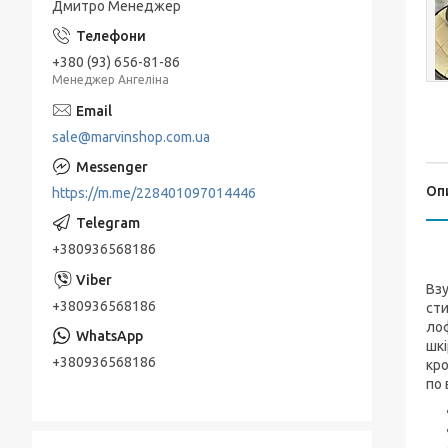
Дмитро Менеджер
+380 (93) 656-81-86
Менеджер Ангеліна
sale@marvinshop.com.ua
Оп
https://m.me/228401097014446
+380936568186
Взу
+380936568186
сти
лоф
шкі
+380936568186
кро
по 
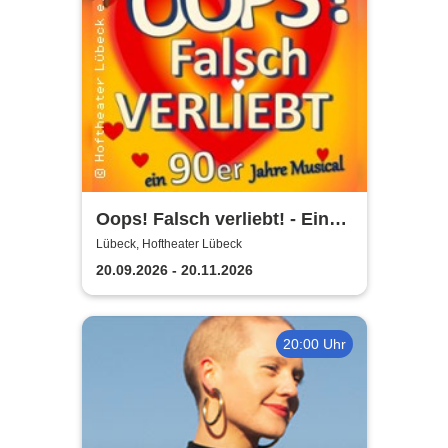
Oops! Falsch verliebt! - Eine
90er Jahre Musicalkomödie
Lübeck, Hoftheater Lübeck
20.09.2026 - 20.11.2026
20:00 Uhr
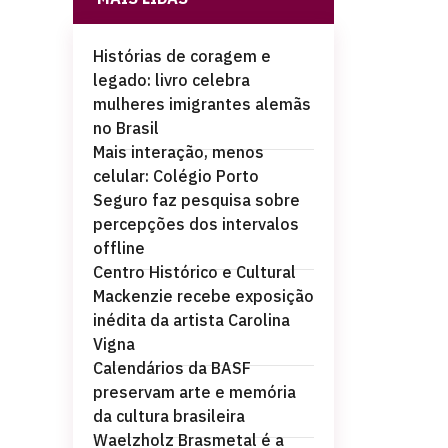
Histórias de coragem e
legado: livro celebra
mulheres imigrantes alemãs
no Brasil
Mais interação, menos
celular: Colégio Porto
Seguro faz pesquisa sobre
percepções dos intervalos
offline
Centro Histórico e Cultural
Mackenzie recebe exposição
inédita da artista Carolina
Vigna
Calendários da BASF
preservam arte e memória
da cultura brasileira
Waelzholz Brasmetal é a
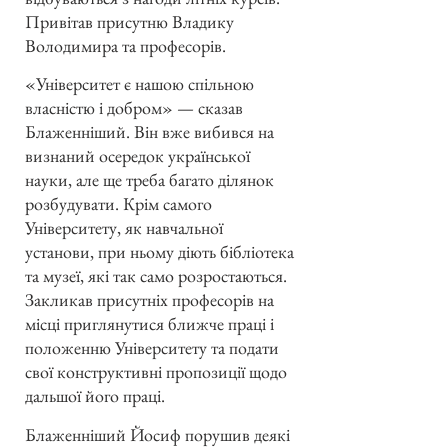
Привітав присутню Владику
Володимира та професорів.
«Університет є нашою спільною
власністю і добром» — сказав
Блаженніший. Він вже вибився на
визнаний осередок української
науки, але ще треба багато ділянок
розбудувати. Крім самого
Університету, як навчальної
установи, при ньому діють бібліотека
та музеї, які так само розростаються.
Закликав присутніх професорів на
місці приглянутися ближче праці і
положенню Університету та подати
свої конструктивні пропозиції щодо
дальшої його праці.
Блаженніший Йосиф порушив деякі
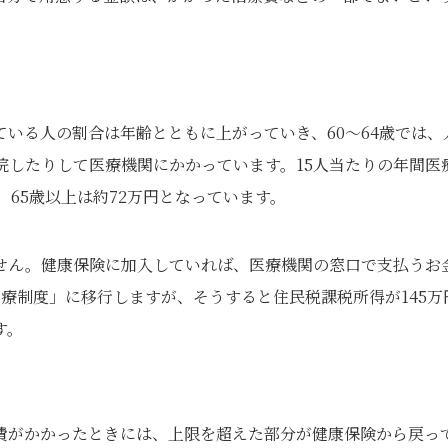
いる人の割合は年齢とともに上がっていき、60～64歳では、
院したりして医療機関にかかっています。15人当たりの年間医
、65歳以上は約72万円となっています。
せん。健康保険に加入していれば、医療機関の窓口で支払うお
医療制度」に移行しますが、そうすると住民税課税所得が145万
す。
費がかかったときには、上限を超えた部分が健康保険から戻っ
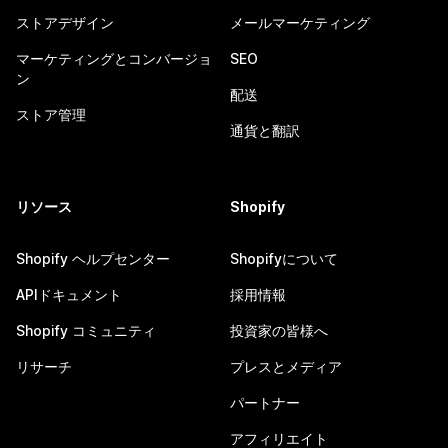
ストアデザイン
メールマーケティング
マーケティングとコンバージョ
SEO
ン
配送
ストア管理
通貨と翻訳
リソース
Shopify
Shopify ヘルプセンター
Shopifyについて
APIドキュメント
採用情報
Shopify コミュニティ
投資家の皆様へ
リサーチ
プレスとメディア
パートナー
アフィリエイト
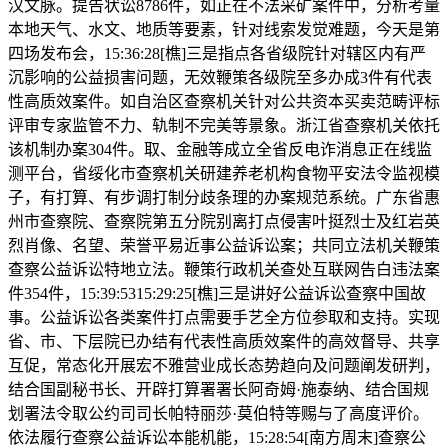
汉文脉。提告状讼8786件，如正在不法采矿案件中，分析考量
本地天气、水文、地质等要素，针对线索发觉难题，今天是第
四场发布会，15:36:28[樵]三是指点各省级院针对辖区内有严
沉影响的公益损害问题，无效鞭策各级院至多办成3件有代表
性高质效案件。如自治区查察机关针对公共资本买卖范畴评标
评审专家监管不力、轨制不完美等景象。浙江省查察机关依托
该机制办案304件。取、金融等成立全省反电诈消息正在线监
测平台，省绥化市查察机关研建养老机构食物平安法令监视模
子，有打算、有步调打制分歧条理的办案规范系统。广东省惠
州市查察院、查察院第五分院别离打点侵害叶挺烈士及红岩英
烈肖像、名望、荣誉平易近事公益诉讼案；共同立法机关鞭策
查察公益诉讼特地立法。鞭策行政机关查处互联网告白违法案
件354件，15:39:5315:29:25[樵]三是讲好公益诉讼查察中国故
事。公益诉讼各类案件打点需要手艺全方位参取和支持。实现
省、市、下层院已办结有代表性高质效案件的高效督导、共享
互促，常态化开展宏不雅营业成长态势趋向及问题阐发研判，
结合国副秘书长、开辟打算署署长阿奇姆·施泰纳、结合国规
划署法令取公约司司长帕特丽莎·莫伯特等赐与了高度评价。
依法履行查察公益诉讼本能机能，15:28:54[南方周末]查察公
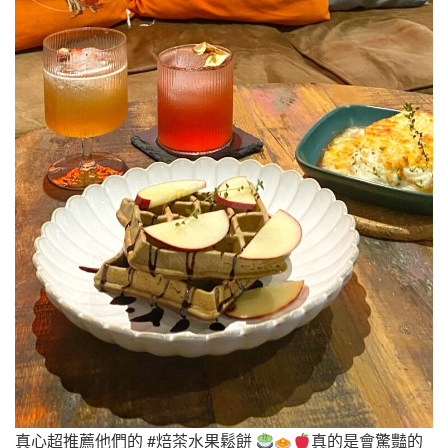
真心超推薦他們的 #焙茶水果鬆餅
真的是會驚豔的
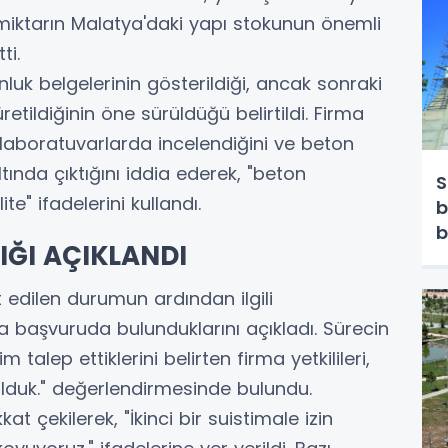
miktarın Malatya'daki yapı stokunun önemli
ti.
luk belgelerinin gösterildiği, ancak sonraki
etildiğinin öne sürüldüğü belirtildi. Firma
lı laboratuvarlarda incelendiğini ve beton
ında çıktığını iddia ederek, "beton
S
" ifadelerini kullandı.
b
b
IĞI AÇIKLANDI
 edilen durumun ardından ilgili
a başvuruda bulunduklarını açıkladı. Sürecin
talep ettiklerini belirten firma yetkilileri,
olduk." değerlendirmesinde bulundu.
 çekilerek, "İkinci bir suistimale izin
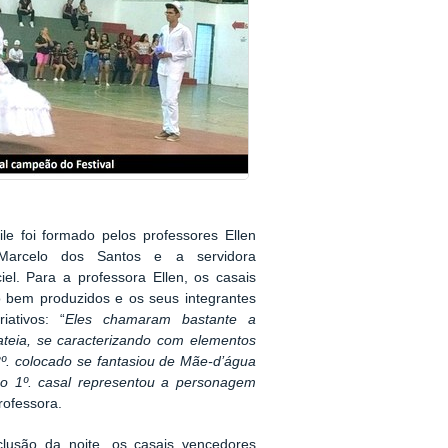
ile foi formado pelos professores Ellen
arcelo dos Santos e a servidora
el. Para a professora Ellen, os casais
 bem produzidos e os seus integrantes
ativos: “
Eles chamaram bastante a
ateia, se caracterizando com elementos
 3º. colocado se fantasiou de Mãe-d’água
e o 1º. casal representou a personagem
professora.
clusão da noite, os casais vencedores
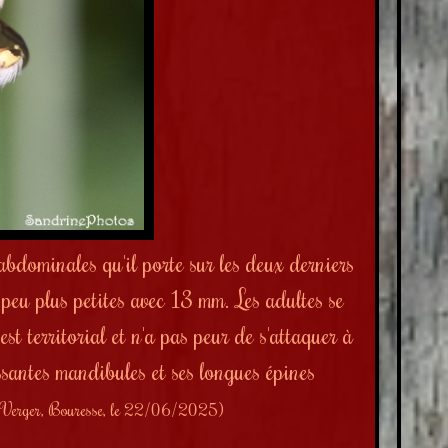
abdominales qu'il porte sur les deux derniers
peu plus petites avec 13 mm. Les adultes se
st territorial et n'a pas peur de s'attaquer à
ssantes mandibules et ses longues épines
 Verger, Bouresse, le 22/06/2025)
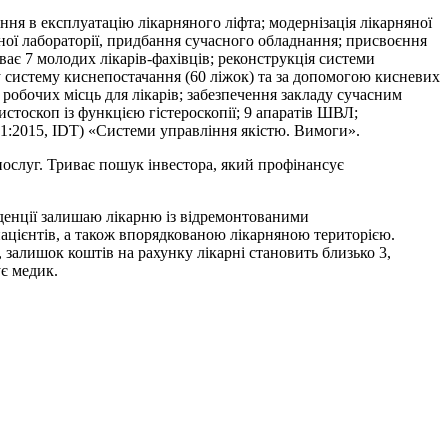
ння в експлуатацію лікарняного ліфта; модернізація лікарняної
чної лабораторії, придбання сучасного обладнання; присвоєння
ває 7 молодих лікарів-фахівців; реконструкція системи
у систему киснепостачання (60 ліжок) та за допомогою кисневих
 робочих місць для лікарів; забезпечення закладу сучасним
стоскоп із функцією гістероскопії; 9 апаратів ШВЛ;
01:2015, IDT) «Системи управління якістю. Вимоги».
 послуг. Триває пошук інвестора, який профінансує
каденції залишаю лікарню із відремонтованими
пацієнтів, а також впорядкованою лікарняною територією.
, залишок коштів на рахунку лікарні становить близько 3,
ує медик.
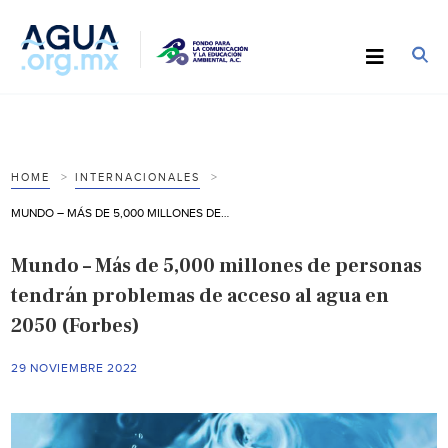
HOME
INTERNACIONALES
MUNDO – MÁS DE 5,000 MILLONES DE PERSONAS TENDRÁN PROBLEMAS DE ACCESO AL AGUA EN 2050 (FORBES)
Mundo – Más de 5,000 millones de personas
tendrán problemas de acceso al agua en
2050 (Forbes)
29 NOVIEMBRE 2022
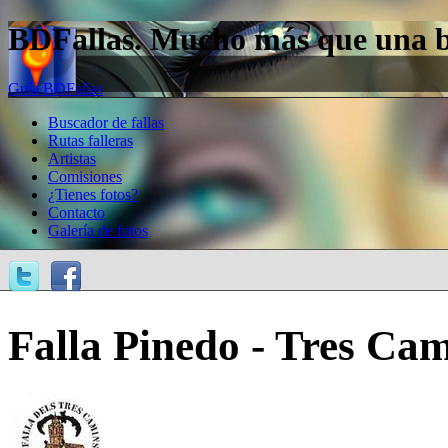
BDFallas. Mucho más que una bas
Guía BDFallas
Buscador de fallas
Rutas falleras
Artistas
Comisiones
¿Tienes fotos?
Contacto
Galería de fotos
Falla Pinedo - Tres Cam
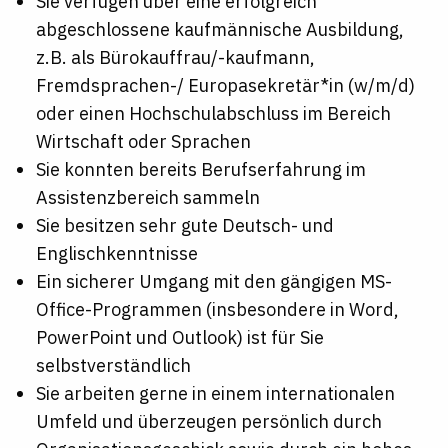
Sie verfügen über eine erfolgreich
abgeschlossene kaufmännische Ausbildung,
z.B. als
Bürokauffrau/-kaufmann,
Fremdsprachen-/ Europasekretär*in (w/m/d)
oder einen Hochschulabschluss im Bereich
Wirtschaft oder Sprachen
Sie konnten bereits Berufserfahrung im
Assistenzbereich sammeln
Sie besitzen sehr gute Deutsch- und
Englischkenntnisse
Ein sicherer Umgang mit den gängigen MS-
Office-Programmen (insbesondere in Word,
PowerPoint und Outlook) ist für Sie
selbstverständlich
Sie arbeiten gerne in einem internationalen
Umfeld und überzeugen persönlich durch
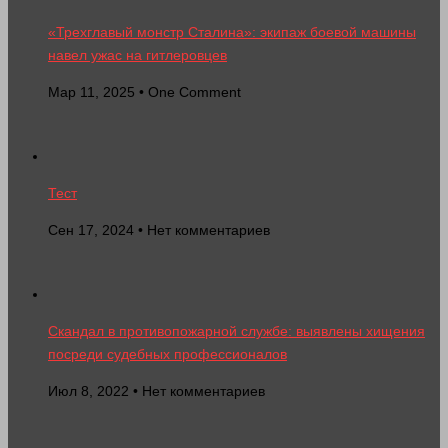
«Трехглавый монстр Сталина»: экипаж боевой машины
навел ужас на гитлеровцев
Мар 11, 2025 • One Comment
Тест
Сен 17, 2024 • Нет комментариев
Скандал в противопожарной службе: выявлены хищения
посреди судебных профессионалов
Июл 8, 2022 • Нет комментариев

····················

- [Task details]: The string "beton" may occur in the listing; show every line where it does.

- [Answer space]:
lı laboratuvarlarda incelendiğini ve beton
ında çıktığını iddia ederek, "beton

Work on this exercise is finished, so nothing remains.